По этим трем причинам я не вижу никакого стимула создавать в рамках АСЕАН валютный союз, пока все государства-члены не будут промышленно развиты и не будут иметь ВВП на душу населения в диапазоне ОЭСР. В этом случае АСЕАН может перейти к валютному союзу, но только как смежная экономическая зона. Паназиатская валюта, включающая Китай, АСЕАН и Австралию в рамках ВРЭП, немыслима.
– Как вы оцениваете последствия такого объединения для России?
– Я думаю, что для России нет никакой потери в том, чтобы не участвовать в соглашении ВРЭП. С российской точки зрения, ВРЭП вырос из АСЕАН, которая выросла из пакта безопасности СЕАТО времен Холодной войны, поэтому институциональное развитие этого теперь уже паназиатского торгового соглашения явно исключало Россию с самого начала. Таким образом, нетрудно понять, почему Россия не была более тесно вовлечена в последние два десятилетия развития в экономической сфере.

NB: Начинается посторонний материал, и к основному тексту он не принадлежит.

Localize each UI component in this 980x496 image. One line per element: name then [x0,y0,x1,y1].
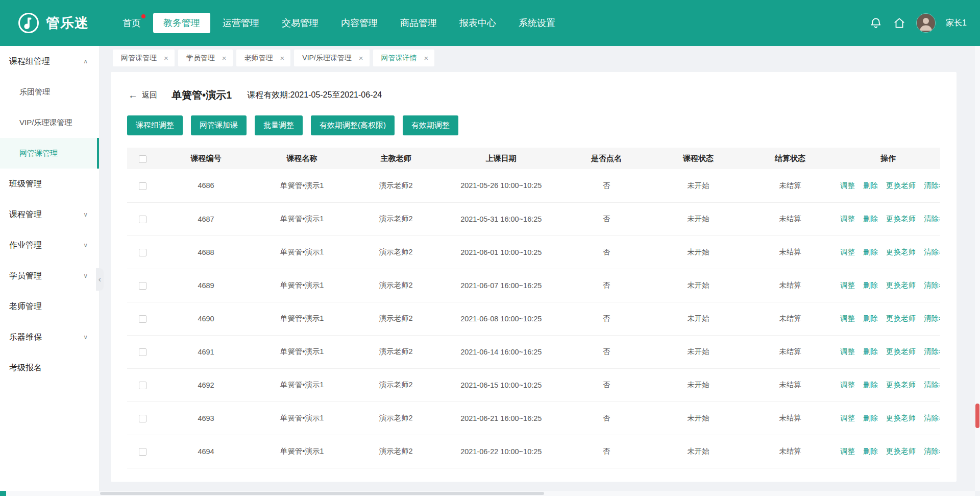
close-icon[interactable]: × [222,54,227,62]
row-checkbox[interactable] [139,282,146,290]
row-action-adjust[interactable]: 调整 [840,281,855,289]
row-action-adjust[interactable]: 调整 [840,314,855,322]
close-icon[interactable]: × [164,54,168,62]
avatar[interactable] [916,13,936,33]
tab-teacher-mgmt[interactable]: 老师管理× [236,50,291,66]
row-action-clear-attendance[interactable]: 清除考勤 [924,314,940,322]
row-action-change-teacher[interactable]: 更换老师 [886,281,916,289]
validity-adjust-button[interactable]: 有效期调整 [403,115,458,135]
horizontal-scrollbar-thumb[interactable] [100,492,544,495]
sidebar-item-course-group-mgmt[interactable]: 课程组管理∧ [0,46,99,77]
back-button[interactable]: ← 返回 [128,90,157,100]
row-action-delete[interactable]: 删除 [863,381,878,389]
row-action-change-teacher[interactable]: 更换老师 [886,314,916,322]
cell-settlement-status: 未结算 [744,368,836,401]
row-action-clear-attendance[interactable]: 清除考勤 [924,414,940,422]
row-action-clear-attendance[interactable]: 清除考勤 [924,248,940,256]
cell-course-name: 单簧管•演示1 [254,435,350,468]
nav-system-settings[interactable]: 系统设置 [508,13,566,33]
nav-goods-mgmt[interactable]: 商品管理 [390,13,447,33]
row-action-change-teacher[interactable]: 更换老师 [886,181,916,190]
add-online-course-button[interactable]: 网管课加课 [191,115,247,135]
sidebar-item-homework-mgmt[interactable]: 作业管理∨ [0,230,99,261]
course-group-adjust-button[interactable]: 课程组调整 [127,115,183,135]
nav-home-label: 首页 [122,18,141,28]
row-action-adjust[interactable]: 调整 [840,447,855,455]
sidebar-collapse-handle[interactable]: ‹ [96,268,104,291]
row-checkbox[interactable] [139,382,146,389]
cell-course-id: 4693 [158,401,254,435]
row-action-change-teacher[interactable]: 更换老师 [886,414,916,422]
row-action-change-teacher[interactable]: 更换老师 [886,347,916,356]
row-action-adjust[interactable]: 调整 [840,381,855,389]
row-checkbox[interactable] [139,216,146,223]
close-icon[interactable]: × [424,54,429,62]
select-all-checkbox[interactable] [139,155,146,163]
row-action-change-teacher[interactable]: 更换老师 [886,248,916,256]
row-action-change-teacher[interactable]: 更换老师 [886,447,916,455]
row-action-delete[interactable]: 删除 [863,447,878,455]
sidebar-item-exam-registration[interactable]: 考级报名 [0,352,99,383]
batch-adjust-button[interactable]: 批量调整 [255,115,303,135]
nav-content-mgmt[interactable]: 内容管理 [331,13,388,33]
course-validity: 课程有效期:2021-05-25至2021-06-24 [247,90,382,101]
cell-course-name: 单簧管•演示1 [254,202,350,235]
brand[interactable]: 管乐迷 [0,12,100,34]
row-action-clear-attendance[interactable]: 清除考勤 [924,215,940,223]
row-action-delete[interactable]: 删除 [863,414,878,422]
row-action-adjust[interactable]: 调整 [840,347,855,356]
row-checkbox[interactable] [139,249,146,256]
notifications-bell-icon[interactable] [869,16,883,30]
cell-operations: 调整删除更换老师清除考勤 [836,435,940,468]
row-checkbox[interactable] [139,348,146,356]
row-checkbox[interactable] [139,415,146,422]
sidebar-item-class-mgmt[interactable]: 班级管理 [0,169,99,199]
row-action-clear-attendance[interactable]: 清除考勤 [924,347,940,356]
cell-operations: 调整删除更换老师清除考勤 [836,269,940,302]
close-icon[interactable]: × [280,54,285,62]
row-action-clear-attendance[interactable]: 清除考勤 [924,447,940,455]
row-action-clear-attendance[interactable]: 清除考勤 [924,281,940,289]
close-icon[interactable]: × [359,54,363,62]
tab-online-course-mgmt[interactable]: 网管课管理× [113,50,175,66]
row-action-adjust[interactable]: 调整 [840,215,855,223]
row-checkbox[interactable] [139,315,146,323]
row-action-adjust[interactable]: 调整 [840,181,855,190]
sidebar-item-student-mgmt[interactable]: 学员管理∨ [0,261,99,291]
sidebar-item-course-mgmt[interactable]: 课程管理∨ [0,199,99,230]
sidebar-subitem-orchestra-mgmt[interactable]: 乐团管理 [0,77,99,107]
nav-academic-mgmt[interactable]: 教务管理 [153,13,210,33]
row-action-delete[interactable]: 删除 [863,314,878,322]
row-action-delete[interactable]: 删除 [863,215,878,223]
row-action-change-teacher[interactable]: 更换老师 [886,381,916,389]
sidebar-item-teacher-mgmt[interactable]: 老师管理 [0,291,99,322]
row-checkbox[interactable] [139,182,146,190]
nav-report-center[interactable]: 报表中心 [449,13,506,33]
tab-student-mgmt[interactable]: 学员管理× [178,50,233,66]
row-checkbox[interactable] [139,448,146,456]
validity-adjust-high-perm-button[interactable]: 有效期调整(高权限) [311,115,395,135]
nav-operations-mgmt[interactable]: 运营管理 [212,13,270,33]
tab-vip-theory-mgmt[interactable]: VIP/乐理课管理× [294,50,369,66]
row-action-adjust[interactable]: 调整 [840,414,855,422]
row-action-delete[interactable]: 删除 [863,281,878,289]
vertical-scrollbar-thumb[interactable] [975,404,979,428]
row-action-delete[interactable]: 删除 [863,248,878,256]
sidebar-subitem-online-course-mgmt[interactable]: 网管课管理 [0,138,99,169]
row-action-change-teacher[interactable]: 更换老师 [886,215,916,223]
row-action-adjust[interactable]: 调整 [840,248,855,256]
nav-home[interactable]: 首页 [112,13,151,33]
horizontal-scrollbar[interactable] [0,491,975,496]
nav-trade-mgmt[interactable]: 交易管理 [272,13,329,33]
brand-logo-icon [17,12,40,34]
row-action-delete[interactable]: 删除 [863,181,878,190]
row-action-clear-attendance[interactable]: 清除考勤 [924,381,940,389]
sidebar-subitem-vip-theory-mgmt[interactable]: VIP/乐理课管理 [0,107,99,138]
row-action-clear-attendance[interactable]: 清除考勤 [924,181,940,190]
vertical-scrollbar[interactable] [975,46,980,491]
cell-operations: 调整删除更换老师清除考勤 [836,302,940,335]
sidebar-item-instrument-maintenance[interactable]: 乐器维保∨ [0,322,99,352]
row-action-delete[interactable]: 删除 [863,347,878,356]
tab-online-course-detail[interactable]: 网管课详情× [373,50,435,66]
home-icon[interactable] [893,16,906,30]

Однако, игнорируя эту институциональную историю, развитие Россией своих геоэкономических интересов на Дальнем Востоке было бы невероятно воодушевляющим и выгодным для региона. Поскольку все больше российского экспорта энергоносителей будет идти на восток как по СПГ-проекту «НОВАТЭКА», так и по трубопроводу «Сила Сибири», появятся возможности для расширения экономического взаимодействия России с Китаем, а также для побочных эффектов в других отраслях. Соответственно, у России появилась новая возможность расширить экономическое взаимодействие не только с Китаем, но и с другими странами – импортерами энергоресурсов Восточной Азии.
Существует также практически неограниченный спрос на российские агропромышленные товары в Восточной Азии. Восточноазиатские экономики бедны землей и ресурсами, но имеют огромные потребительские рынки.

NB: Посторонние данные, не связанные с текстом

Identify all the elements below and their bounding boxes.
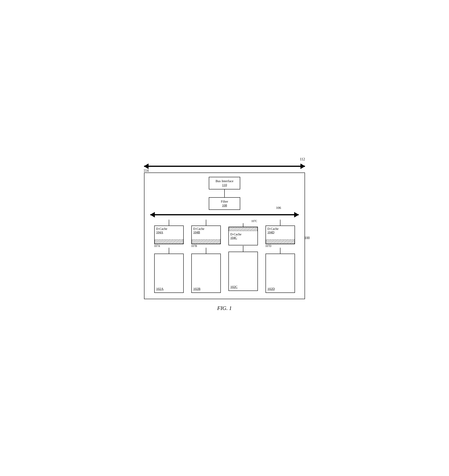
dcache-section: D-Cache 104A 107A [150,220,299,293]
mem-box-a: 102A [154,254,184,293]
v-line-a-bottom [169,248,169,254]
dcache-box-a: D-Cache 104A [154,226,184,244]
dcache-box-c: D-Cache 104C [228,227,258,245]
hatch-area-d [266,239,295,244]
dcache-box-d: D-Cache 104D [265,226,295,244]
hatch-svg-d [266,239,295,244]
page-container: 112 114 100 Bus Interface 110 Filter 108… [136,153,313,323]
hatch-area-b [192,239,220,244]
internal-arrow-left-icon [150,212,155,217]
mem-box-c: 102C [228,252,258,291]
v-line-a-top [169,220,169,226]
dcache-column-b: D-Cache 104B 107B [190,220,222,293]
dcache-d-title: D-Cache [268,227,293,231]
filter-label: 108 [212,204,237,208]
dcache-b-title: D-Cache [193,227,219,231]
ref-107d-label: 107D [265,244,271,248]
dcache-column-d: D-Cache 104D 107D [264,220,296,293]
svg-rect-7 [266,239,295,244]
internal-bus-line [150,214,299,215]
mem-d-label: 102D [268,287,275,291]
mem-a-label: 102A [156,287,164,291]
v-line-c-top [243,223,243,227]
ref-106-label: 106 [276,206,281,210]
v-line-b-top [206,220,206,226]
arrow-right-icon [300,164,305,169]
dcache-column-c: 107C D-Cache [227,220,259,291]
dcache-c-title: D-Cache [230,232,256,236]
mem-box-b: 102B [191,254,221,293]
hatch-svg-a [155,239,183,244]
ref-107c-label: 107C [251,220,257,223]
mem-box-d: 102D [265,254,295,293]
dcache-column-a: D-Cache 104A 107A [153,220,185,293]
dcache-a-label: 104A [156,231,182,234]
svg-rect-3 [192,239,220,244]
ref-114-label: 114 [143,169,149,173]
bus-interface-label: 110 [212,183,237,187]
internal-arrow-right-icon [294,212,299,217]
ref-107a-label: 107A [154,244,160,248]
hatch-area-c-top [229,227,258,231]
connector-1 [224,189,225,197]
v-line-d-bottom [280,248,281,254]
arrow-left-icon [144,164,149,169]
internal-bus-row: 106 [150,210,299,220]
dcache-b-label: 104B [193,231,219,234]
hatch-svg-c-top [229,227,258,231]
v-line-b-bottom [206,248,206,254]
ref-100-label: 100 [304,236,310,240]
hatch-area-a [155,239,183,244]
mem-b-label: 102B [193,287,201,291]
ref-107b-label: 107B [191,244,197,248]
figure-label: FIG. 1 [217,305,232,311]
ref-112-label: 112 [300,157,305,161]
hatch-svg-b [192,239,220,244]
top-bus-row: 112 [144,161,305,170]
svg-rect-5 [229,227,258,231]
svg-rect-1 [155,239,183,244]
v-line-c-bottom [243,246,243,252]
outer-box: 114 100 Bus Interface 110 Filter 108 106 [144,173,305,299]
filter-box: Filter 108 [209,197,240,210]
dcache-box-b: D-Cache 104B [191,226,221,244]
filter-title: Filter [212,200,237,204]
mem-c-label: 102C [230,285,238,289]
dcache-d-label: 104D [268,231,293,234]
dcache-a-title: D-Cache [156,227,182,231]
bus-interface-box: Bus Interface 110 [209,177,240,189]
v-line-d-top [280,220,281,226]
dcache-c-label: 104C [230,236,256,240]
bus-interface-title: Bus Interface [212,179,237,183]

Спрос на сельскохозяйственную продукцию, выращенную в экологически чистых условиях, будет иметь огромный ажиотаж в ближайшие десятилетия, и Россия имеет хорошие возможности извлечь выгоду из экспорта, по сути, доступа к своей чистой воде, земле и воздуху через сельскохозяйственные товары.
Третьим фактором геоэкономического благоприятствования России являются существующие промышленные и институциональные структуры во Владивостоке, Петропавловске-Камчатском и Иркутске. Потенциал этих регионов как шлюзов между восточноазиатским и российским рынками огромен и не реализован. В последние годы Владивосток экспериментировал с открытием города в качестве безвизовой зоны, и российские внутренние железнодорожные порты снова становятся все более важными по мере роста инвестиций в китайский проект Межконтинентальной железнодорожной магистрали и в «Пояс и путь». Однако более глубокое российское участие в торгово-промышленной надстройке Восточной Азии остается мечтой: есть огромные возможности, но исторически очень мало участия.

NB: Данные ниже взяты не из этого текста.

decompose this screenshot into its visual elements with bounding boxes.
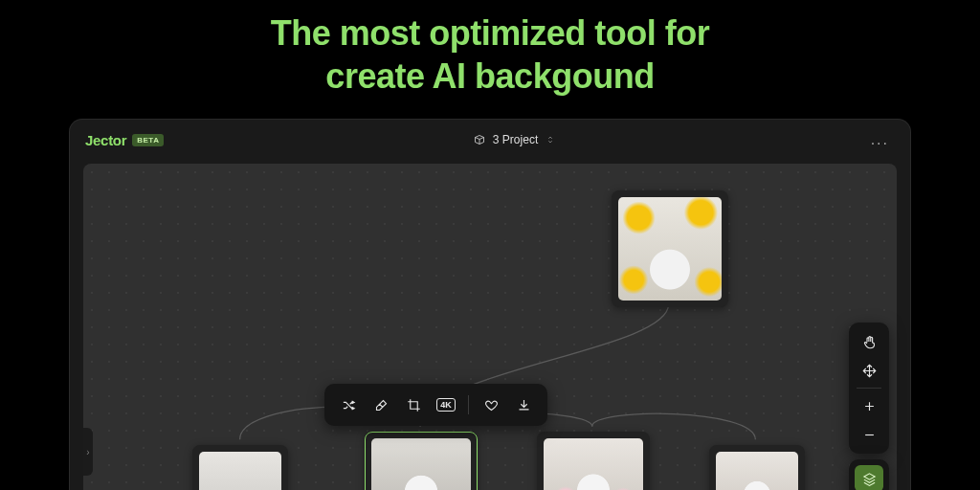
- download-button[interactable]: [509, 391, 538, 418]
- node-thumbnail: [544, 438, 643, 490]
- heart-icon: [484, 398, 499, 412]
- toolbar-divider: [857, 388, 881, 389]
- erase-button[interactable]: [367, 391, 395, 418]
- favorite-button[interactable]: [477, 391, 505, 418]
- chevron-right-icon: ›: [86, 447, 89, 457]
- project-selector[interactable]: 3 Project: [474, 133, 555, 146]
- badge-4k: 4K: [436, 398, 456, 412]
- brand-name: Jector: [85, 132, 126, 148]
- project-count: 3 Project: [493, 133, 538, 146]
- canvas-node[interactable]: [537, 432, 650, 490]
- chevron-updown-icon: [546, 135, 555, 145]
- sidebar-expand-handle[interactable]: ›: [83, 428, 93, 476]
- toolbar-divider: [468, 395, 469, 414]
- minus-icon: [862, 428, 877, 442]
- resolution-4k-button[interactable]: 4K: [432, 391, 460, 418]
- box-icon: [474, 134, 485, 145]
- canvas-node[interactable]: [709, 445, 805, 490]
- node-action-toolbar: 4K: [324, 384, 547, 426]
- more-menu-button[interactable]: ...: [865, 129, 895, 150]
- hand-icon: [862, 335, 877, 349]
- beta-badge: BETA: [132, 134, 164, 146]
- plus-icon: [862, 399, 877, 413]
- hand-tool-button[interactable]: [855, 328, 883, 355]
- node-thumbnail: [199, 452, 281, 490]
- app-frame: Jector BETA 3 Project ...: [69, 119, 911, 490]
- zoom-in-button[interactable]: [855, 392, 883, 419]
- hero-title: The most optimized tool for create AI ba…: [0, 0, 980, 119]
- crop-button[interactable]: [399, 391, 428, 418]
- canvas-node[interactable]: [612, 190, 728, 307]
- shuffle-icon: [342, 398, 356, 412]
- eraser-icon: [374, 398, 389, 412]
- hero-line2: create AI backgound: [325, 56, 654, 96]
- brand: Jector BETA: [85, 132, 164, 148]
- layers-button[interactable]: [855, 465, 883, 490]
- node-thumbnail: [371, 438, 471, 490]
- topbar: Jector BETA 3 Project ...: [70, 120, 910, 160]
- move-tool-button[interactable]: [855, 357, 883, 384]
- crop-icon: [407, 398, 421, 412]
- move-icon: [862, 364, 877, 378]
- canvas-node[interactable]: [192, 445, 288, 490]
- download-icon: [517, 398, 531, 412]
- connection-lines: [83, 164, 897, 490]
- node-thumbnail: [716, 452, 798, 490]
- layers-icon: [862, 472, 877, 486]
- node-thumbnail: [618, 197, 722, 301]
- canvas[interactable]: › 4K: [83, 164, 897, 490]
- zoom-out-button[interactable]: [855, 421, 883, 448]
- hero-line1: The most optimized tool for: [271, 13, 709, 53]
- canvas-node-selected[interactable]: [365, 432, 478, 490]
- shuffle-button[interactable]: [334, 391, 363, 418]
- view-toolbar: [849, 323, 889, 490]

Торговля в Восточной Азии не была приоритетом для России, и ее динамика развивалась вдоль осевых коридоров к североамериканским рынкам через Тихий океан и через Малаккский пролив в Европу. Однако коридор, проходящий по касательной к Австралии и Северо-Восточной Азии – это то, что Россия могла бы воплотить. Россия никогда не будет главным торговым партнером региона, но все торговые преимущества, которыми Австралия пользуется в делах с Восточной Азией, могут также распространяться и на нее.
Австралия географически далека от промышленного ядра Северо-Восточной Азии, и все же она экспортирует железную руду, СПГ и агропромышленные продукты, такие как говядина, вино и молочные продукты в Японию, Южную Корею и Китай. Положительное сальдо торгового баланса и взаимное открытие рынков означают, что австралийцы могут извлечь выгоду из импорта потребительских и электронных товаров от восточноазиатских производителей. По сути, Австралия продает железную руду и говядину, а покупает автомобили и компьютеры. Тридцать лет назад основные торговые отношения Австралии были все еще с Европой, а теперь Австралия ведет большую часть своей торговли с Северо-Восточной Азией. Такая схема или что-то подобное явно возможно для России, и особенно для регионов России в Сибири и на Дальнем Востоке.
Россия имеет дополнительное преимущество в виде морских портов непосредственно в Северо-Восточной Азии с легким доступом к местным рынкам. Я думаю, что три вещи удерживают Россию от того, чтобы извлечь из этого выгоду: стоимость железнодорожных перевозок, недостаток капитальных затрат на развитие отраслей, ориентированных на Азию, особенно в агропромышленном комплексе, и отсутствие государственной политики по открытию взаимных рынков.